- John Martin
- The Feeding of the Five Thousand
- signed l.r.: J.M. 1835
- pen and black ink with grey wash over traces of pencil
John Martin was described by his son, Leopold, as a 'man of piety and strong religious impressions' commenting that 'his character as known to the world and in private life was of a deeply spiritual, enthusiastic worshipper of the Bible... His knowledge of the Holy Scriptures was extraordinary.

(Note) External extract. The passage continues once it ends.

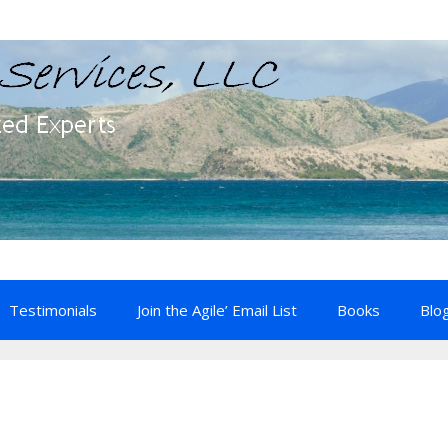
Testimonials
Join the Agile’ Email List
Books
Blo
e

He knew them nearly by heart, and yet he was seldom without a copy at hand; certainly his easel was never without a copy of it' (see T. Balston, John Martin His Life and Works, 1947, p.156, p. 161).
The subject of the present watercolour, together with three other works entitled Flight into Egypt, Christ's Entry into Jerusalem and The Crucifixion, were engraved by John Martin in 1835. They were produced as a set of four small mezzotints and were most likely commissioned by the 'Society for the Diffusion of Christian Knowledge'.

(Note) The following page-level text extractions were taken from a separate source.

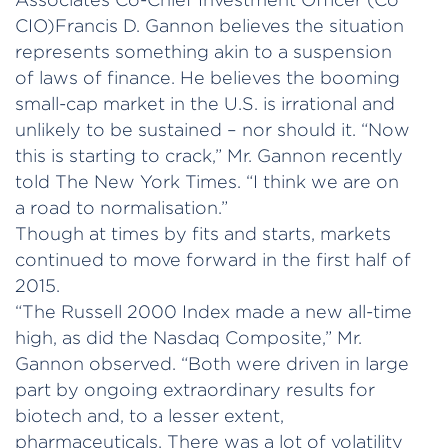
CIO)Francis D. Gannon believes the situation
represents something akin to a suspension
of laws of finance. He believes the booming
small-cap market in the U.S. is irrational and
unlikely to be sustained – nor should it. “Now
this is starting to crack,” Mr. Gannon recently
told The New York Times. “I think we are on
a road to normalisation.”
Though at times by fits and starts, markets
continued to move forward in the first half of
2015.
“The Russell 2000 Index made a new all-time
high, as did the Nasdaq Composite,” Mr.
Gannon observed. “Both were driven in large
part by ongoing extraordinary results for
biotech and, to a lesser extent,
pharmaceuticals. There was a lot of volatility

Characteristic of Martin's mature work he creates a panoramic landscape here with the massed ranks of the five thousand recipients of the miraculous meal fanning out from the centre which is dominated by the upright, dazzling figure of Christ in the act of blessing the food.
This drawing was bought from Mrs Charlotte Frank who bequeathed two of the greatest works by Martin, The Plains of Heaven and The Last Judgement, to the Tate in memory of her husband Robert Frank.